» Exercise aim:
Return every line of the records that includes the string "units".

» Input records:
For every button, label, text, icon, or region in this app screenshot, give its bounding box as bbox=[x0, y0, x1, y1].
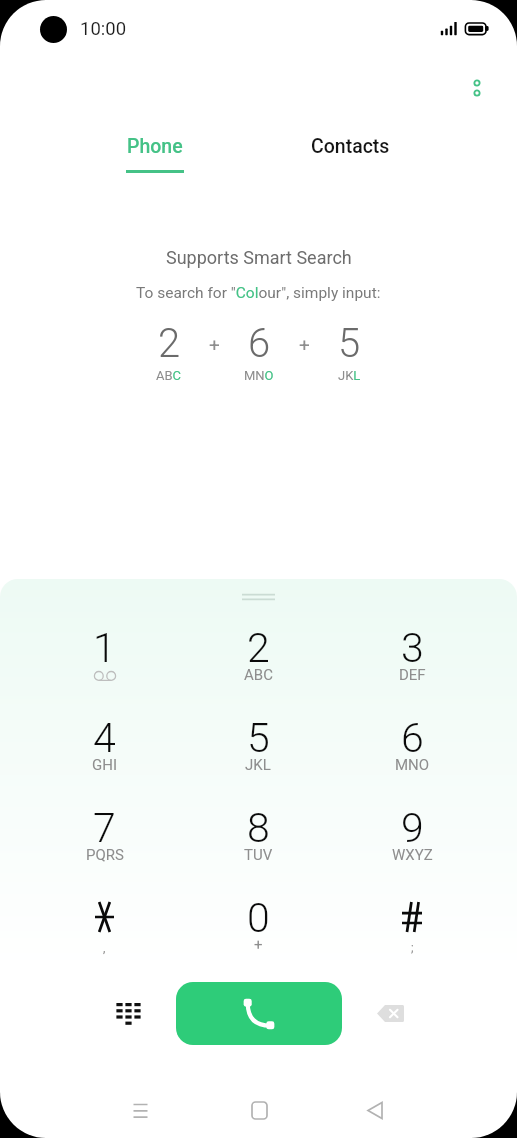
button[interactable]: Phone bbox=[90, 123, 220, 183]
staticText: ABC bbox=[156, 368, 182, 383]
staticText: 5 bbox=[247, 714, 270, 762]
button[interactable]: 2 bbox=[181, 616, 335, 706]
button[interactable]: Back bbox=[353, 1088, 397, 1132]
staticText: MNO bbox=[244, 368, 274, 383]
staticText: 2 bbox=[247, 624, 270, 672]
staticText: 10:00 bbox=[80, 18, 127, 40]
button[interactable]: 0 bbox=[181, 886, 335, 976]
staticText: + bbox=[254, 936, 263, 954]
button[interactable]: Recents bbox=[118, 1088, 162, 1132]
staticText: MNO bbox=[395, 756, 430, 774]
staticText: Contacts bbox=[311, 135, 390, 158]
staticText: 6 bbox=[401, 714, 424, 762]
button[interactable]: 6 bbox=[335, 706, 489, 796]
staticText: 3 bbox=[401, 624, 424, 672]
staticText: , bbox=[103, 941, 106, 955]
button[interactable]: ; bbox=[335, 886, 489, 976]
staticText: 2 bbox=[158, 320, 181, 367]
staticText: JKL bbox=[245, 756, 271, 774]
button[interactable]: 5 bbox=[181, 706, 335, 796]
staticText: Phone bbox=[127, 135, 183, 158]
button[interactable]: 9 bbox=[335, 796, 489, 886]
staticText: Supports Smart Search bbox=[166, 247, 352, 268]
staticText: WXYZ bbox=[392, 846, 433, 864]
staticText: 8 bbox=[247, 804, 270, 852]
staticText: 4 bbox=[93, 714, 116, 762]
button[interactable]: Call bbox=[176, 982, 342, 1045]
staticText: JKL bbox=[338, 368, 361, 383]
staticText: + bbox=[299, 334, 310, 356]
button[interactable]: 1 bbox=[28, 616, 181, 706]
button[interactable]: 3 bbox=[335, 616, 489, 706]
staticText: DEF bbox=[399, 666, 426, 684]
staticText: ; bbox=[411, 941, 414, 955]
button[interactable]: Backspace bbox=[370, 993, 410, 1033]
staticText: 5 bbox=[338, 320, 361, 367]
button[interactable]: More options bbox=[461, 72, 493, 104]
staticText: PQRS bbox=[86, 846, 124, 864]
staticText: 1 bbox=[93, 624, 116, 672]
staticText: + bbox=[209, 334, 220, 356]
button[interactable]: 8 bbox=[181, 796, 335, 886]
button[interactable]: Keypad bbox=[108, 993, 148, 1033]
staticText: ABC bbox=[244, 666, 273, 684]
button[interactable]: 4 bbox=[28, 706, 181, 796]
button[interactable]: Contacts bbox=[285, 123, 415, 183]
staticText: 9 bbox=[401, 804, 424, 852]
staticText: 7 bbox=[93, 804, 116, 852]
button[interactable]: 7 bbox=[28, 796, 181, 886]
button[interactable]: , bbox=[28, 886, 181, 976]
staticText: To search for "Colour", simply input: bbox=[136, 284, 381, 302]
staticText: TUV bbox=[244, 846, 273, 864]
staticText: 6 bbox=[248, 320, 271, 367]
staticText: 0 bbox=[247, 894, 270, 942]
button[interactable]: Home bbox=[237, 1088, 281, 1132]
staticText: GHI bbox=[92, 756, 117, 774]
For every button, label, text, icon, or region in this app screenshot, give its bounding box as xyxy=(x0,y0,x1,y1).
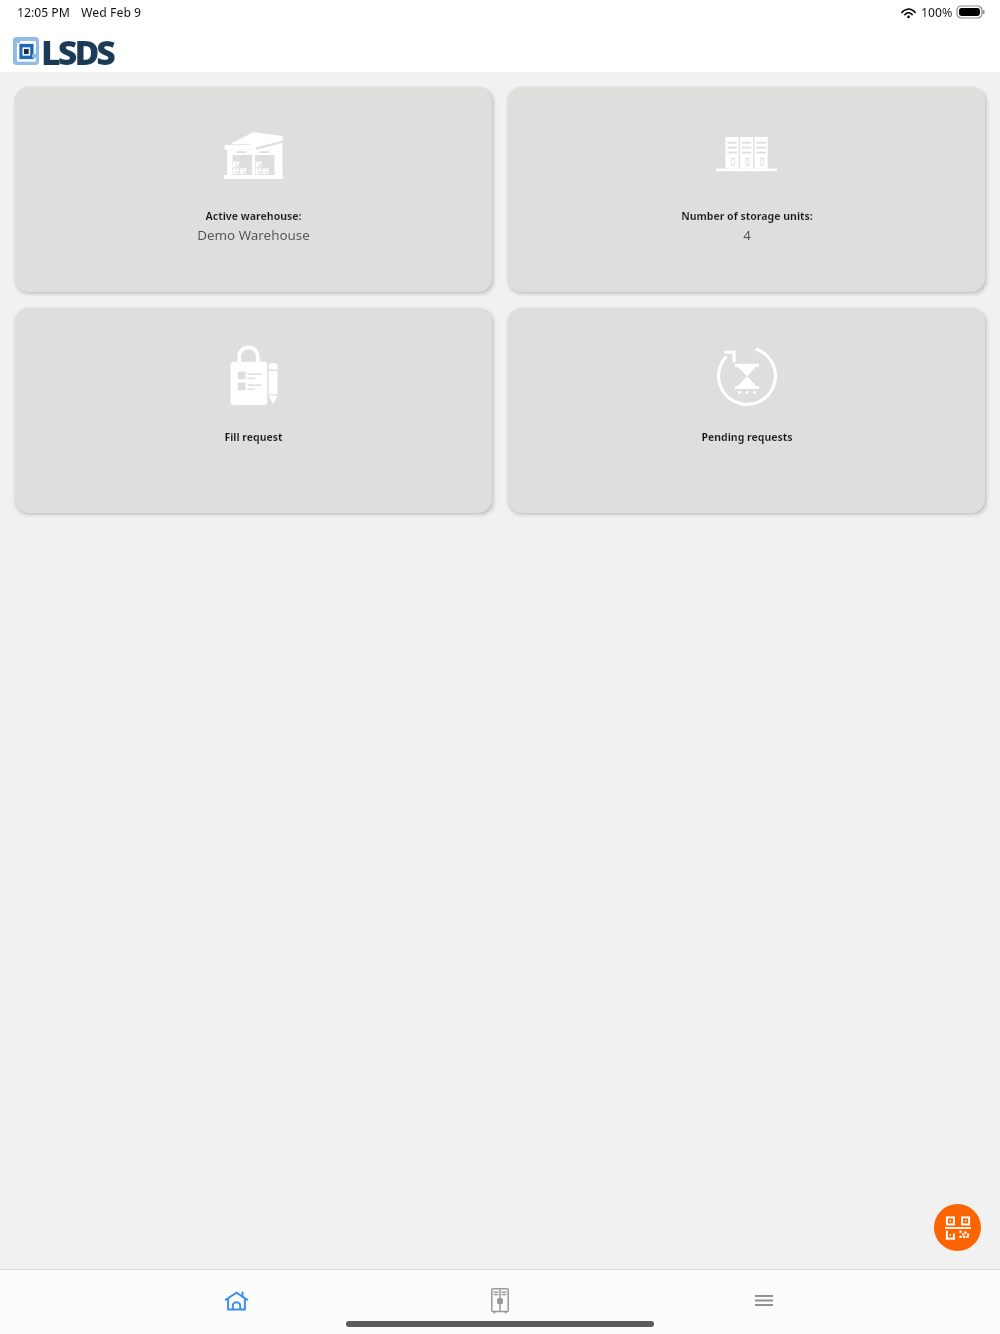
staticText: Active warehouse: xyxy=(205,209,302,223)
staticText: Number of storage units: xyxy=(681,209,813,223)
staticText: Pending requests xyxy=(701,430,793,444)
button[interactable]: Scan QR code xyxy=(934,1204,981,1251)
staticText: 100% xyxy=(921,4,953,21)
button[interactable]: Pending requests xyxy=(508,308,985,513)
staticText: LSDS xyxy=(41,29,113,75)
button[interactable]: Storage units xyxy=(368,1270,632,1334)
button[interactable]: Number of storage units: xyxy=(508,87,985,292)
staticText: Wed Feb 9 xyxy=(81,4,142,21)
button[interactable]: Home xyxy=(104,1270,368,1334)
staticText: Fill request xyxy=(224,430,283,444)
button[interactable]: Menu xyxy=(632,1270,896,1334)
staticText: 4 xyxy=(743,226,751,244)
button[interactable]: Fill request xyxy=(15,308,492,513)
staticText: Demo Warehouse xyxy=(197,226,310,244)
button[interactable]: Active warehouse: xyxy=(15,87,492,292)
staticText: 12:05 PM xyxy=(17,4,70,21)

» Reply:
staticText: Number of storage units: xyxy=(681,209,813,223)
button[interactable]: Storage units xyxy=(368,1270,632,1334)
button[interactable]: Number of storage units: xyxy=(508,87,985,292)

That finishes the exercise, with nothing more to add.